TEMPO.CO, Depok - Wali Kota Depok Nur Mahmudi Ismail mengatakan masuknya beras sintetis ke Indonesia merupakan proses perdagangan tidak bermoral. Selain itu, ia mengatakan peredaran beras sintetis merupakan pembunuhan kepada para pedagang beras.
Depok, kata dia, belum membuat tim khusus untuk mengawasi peredaran beras plastik. "Penindakannya diserahkan kepada pihak kepolisian. Ini perdagangan tidak bermoral," kata Nur Mahmudi usai acara lepas sambut Kapolresta Depok di Balai Kota Depok, Senin malam, 25 Mei 2015.
Baca Juga:
Nur sendiri mengaku baru mendengar sekilas isu keberadaan beras sintetis. Namun ia melihat kabar yang merebak sudah meresahkan masyarakat. "Bagi yang menjual harus hati-hati dan mengetahui perbedaannya," ucapnya.

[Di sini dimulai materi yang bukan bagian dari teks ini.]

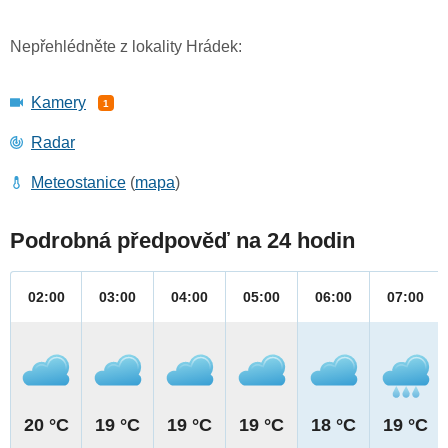
Nepřehlédněte z lokality Hrádek:
Kamery
1
Radar
Meteostanice
(
mapa
)
Podrobná předpověď na 24 hodin
02:00
03:00
04:00
05:00
06:00
07:00
20 °C
19 °C
19 °C
19 °C
18 °C
19 °C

Ia mengatakan nasi merupakan konsumsi utama orang Indonesia. Atas kejadian ini, kata dia, tidak boleh mendiskreditkan untuk memakan beras. Yang diperlukan hanya imbauan agar berhati-hati terhadap beras sintetis itu. "Tapi jangan banyak-banyak makan beras. Cukup sehari saja," ucapnya.
Seperti diketahui, satu orang keluarga di Depok diduga keracunan beras plastik yang mereka konsumsi. Naiman, 55 tahun, warga RT 03/02 Kelurahan Ratujaya, Cipayung, Depok, mendapatkan beras plastik dari tempat kerjanya di Perumahan Depok Jaya, Pancoranmas.
Naiman mengatakan setelah mengkonsumsi beras tersebut ia sekeluarga mengalami sakit perut, muntah-muntah, dan sulit buang air besar. "Anak saya muntah-muntah seharian. Saya dan istri mual dan sakit perut, tapi tidak muntah. Berasanya seharian," kata Naiman, yang menjadi petugas kebersihan di perumahan tersebut.
Naiman mendapatkan beras sintetis tersebut Sabtu, 16 Mei 2015. Ia mendapatkan 12 liter beras, yang diberikan dari 40 rumah yang ada di perumahan itu. Beras tersebut dibagi dua dengan rekan sekerna Naiman, yakni Nurman.